Spreads are expected to widen across asset classes and jurisdictions as the ECB unravels QE. However, barring any surprises from the ECB next Thursday, the impact on the covered bond market in the near term is expected to be modest, because the majority of any reduction in APP purchases is expected to come from the public sector purchase programme (PSPP) – with the corporate sector purchase programme (CSPP) potentially picking up any slack – and because the ECB will reinvest maturing covered bond holdings.
“In the event of a direct announcement of a reduction in purchases (i.e. tapering), we would expect a noticeable widening of spreads in the covered bond segment,” said Christoph Anders, senior covered bond analyst at DZ Bank. “In contrast, an indirect announcement or milder choice of words should dampen the increase in risk premiums for covered bonds slightly.
“A decision to extend the purchase programmes with a lower monthly volume without naming a final date could represent such a variant.”

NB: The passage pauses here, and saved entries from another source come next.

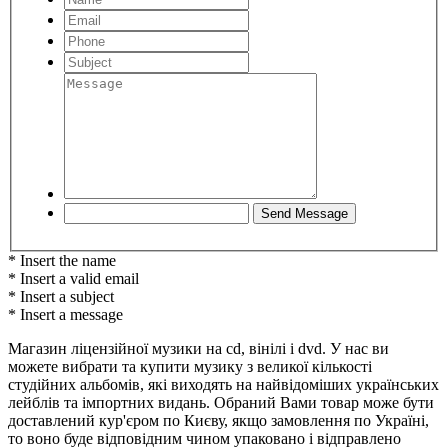
* Insert the name
* Insert a valid email
* Insert a subject
* Insert a message
Магазин ліцензійної музики на cd, вінілі і dvd. У нас ви
можете вибрати та купити музику з великої кількості
студійних альбомів, які виходять на найвідоміших українських
лейблів та імпортних видань. Обраний Вами товар може бути
доставлений кур'єром по Києву, якщо замовлення по Україні,
то воно буде відповідним чином упаковано і відправлено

Franz Rudolf, head of financials credit research at UniCredit, estimates that covered bond reinvestments will from 2018 average around Eu2.1bn per month.
“Therefore, even a reduced monthly volume in the tapering phase of just Eu1bn is sufficient to reach the same [net] amount which has been purchased on average year-to-date, Eu3.1bn,” he said. “Thus, in our view, fundamentals for covered bonds will not change significantly.
“However, an announcement of a stronger than anticipated monthly purchase reduction could increase the effect of the psychological driver, leading to more spread volatility and increasing spread levels.”
Syndicate bankers meanwhile expect little change in prevailing highly supportive market conditions.
“Of course, spreads will eventually move away from the lows that issuers have been enjoying,” said one. “But unless Draghi springs a surprise, I think the market in November shouldn’t be very different from the market now.
“Supply volumes will be limited by blackout periods, and there is so much cash to go around.”